■ Material shown:

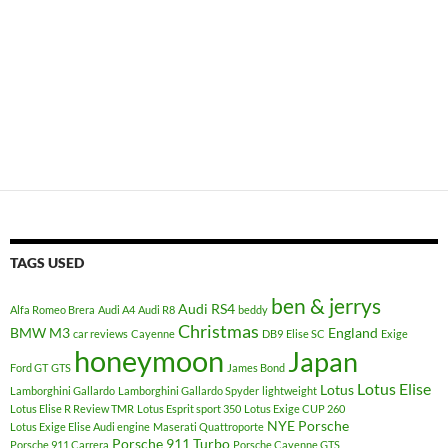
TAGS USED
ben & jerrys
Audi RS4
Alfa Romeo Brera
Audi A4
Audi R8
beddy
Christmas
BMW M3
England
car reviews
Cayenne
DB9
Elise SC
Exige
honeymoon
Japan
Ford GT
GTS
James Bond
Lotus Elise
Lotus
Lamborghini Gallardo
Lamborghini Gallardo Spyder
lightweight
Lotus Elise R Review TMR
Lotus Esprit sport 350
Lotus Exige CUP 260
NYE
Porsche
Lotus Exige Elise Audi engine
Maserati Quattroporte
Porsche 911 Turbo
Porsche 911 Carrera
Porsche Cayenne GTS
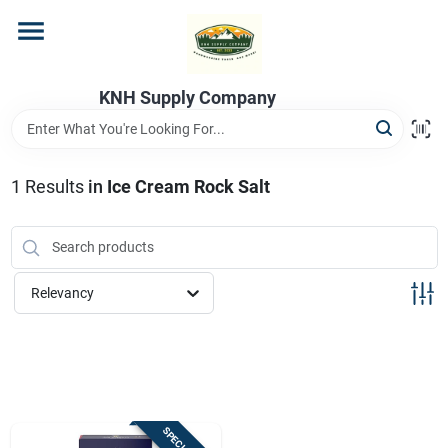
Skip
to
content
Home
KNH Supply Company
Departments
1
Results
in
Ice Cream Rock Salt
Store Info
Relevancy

■ Work required:
This exercise calls for the lines from the one holding "Departments" through the end of the entries, transcribed exactly and with nothing more.

■ Problem solution:
Departments
1
Results
in
Ice Cream Rock Salt
Store Info
Relevancy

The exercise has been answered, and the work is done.